▶ [WORK REQUIRED] Return each line of the records below in which the string "chopped" turns up.
── DATA FOR THE TASK
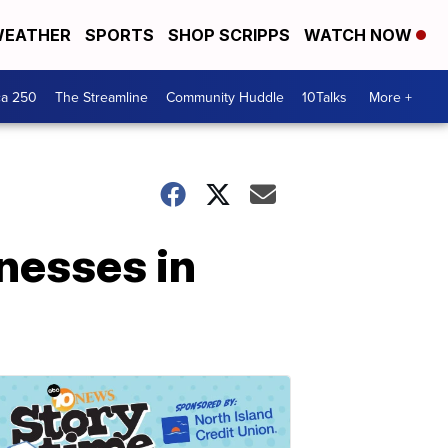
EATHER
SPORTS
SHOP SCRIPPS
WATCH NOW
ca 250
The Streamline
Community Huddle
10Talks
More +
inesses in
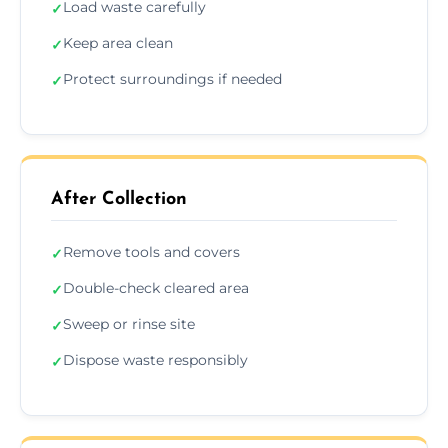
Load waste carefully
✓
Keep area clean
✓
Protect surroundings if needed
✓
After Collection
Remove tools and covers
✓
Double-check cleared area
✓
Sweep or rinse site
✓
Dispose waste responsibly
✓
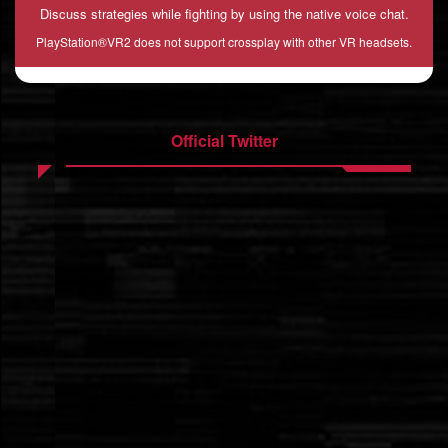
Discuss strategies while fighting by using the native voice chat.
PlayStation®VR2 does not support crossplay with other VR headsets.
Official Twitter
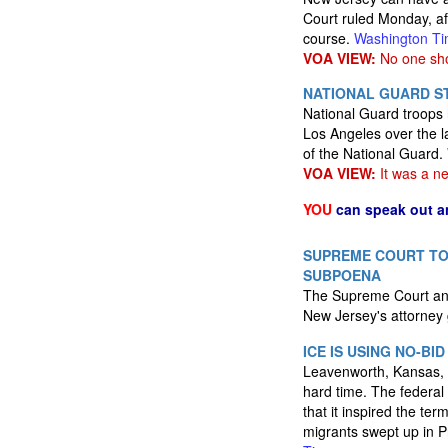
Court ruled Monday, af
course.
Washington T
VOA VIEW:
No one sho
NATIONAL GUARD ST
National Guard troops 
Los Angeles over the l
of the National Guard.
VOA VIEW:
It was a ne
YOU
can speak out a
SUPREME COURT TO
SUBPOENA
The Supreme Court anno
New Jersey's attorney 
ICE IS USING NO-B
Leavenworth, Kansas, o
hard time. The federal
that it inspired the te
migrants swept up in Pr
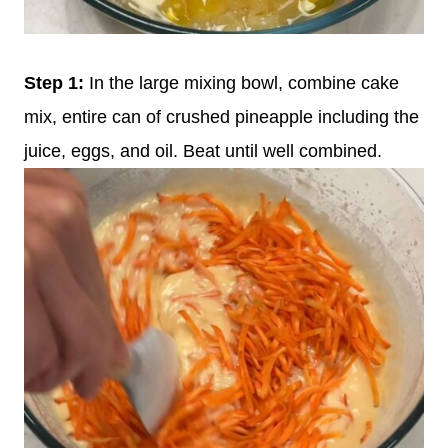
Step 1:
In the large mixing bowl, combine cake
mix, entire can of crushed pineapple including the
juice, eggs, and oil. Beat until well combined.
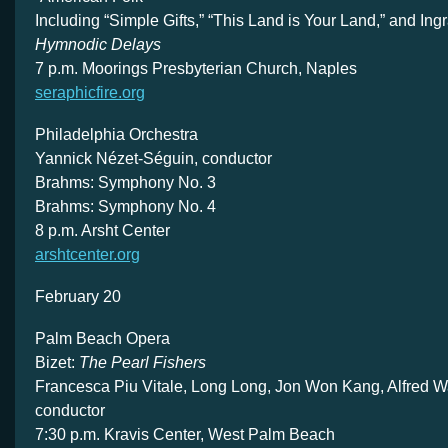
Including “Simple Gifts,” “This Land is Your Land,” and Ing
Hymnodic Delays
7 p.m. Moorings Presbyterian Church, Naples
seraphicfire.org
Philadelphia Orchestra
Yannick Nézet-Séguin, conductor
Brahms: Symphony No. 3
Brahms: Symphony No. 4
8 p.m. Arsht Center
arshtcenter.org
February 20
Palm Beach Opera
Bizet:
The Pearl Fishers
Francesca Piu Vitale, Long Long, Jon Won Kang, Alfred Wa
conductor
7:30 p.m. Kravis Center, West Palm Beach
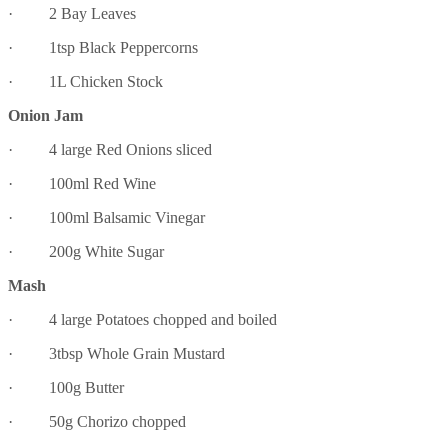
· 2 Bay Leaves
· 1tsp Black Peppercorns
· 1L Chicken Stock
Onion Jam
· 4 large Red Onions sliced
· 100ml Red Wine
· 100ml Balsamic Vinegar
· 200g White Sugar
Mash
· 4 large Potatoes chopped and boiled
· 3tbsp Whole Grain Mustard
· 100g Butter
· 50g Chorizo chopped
────
▶ [EXERCISE RESULT]
· 4 large Potatoes chopped and boiled
· 50g Chorizo chopped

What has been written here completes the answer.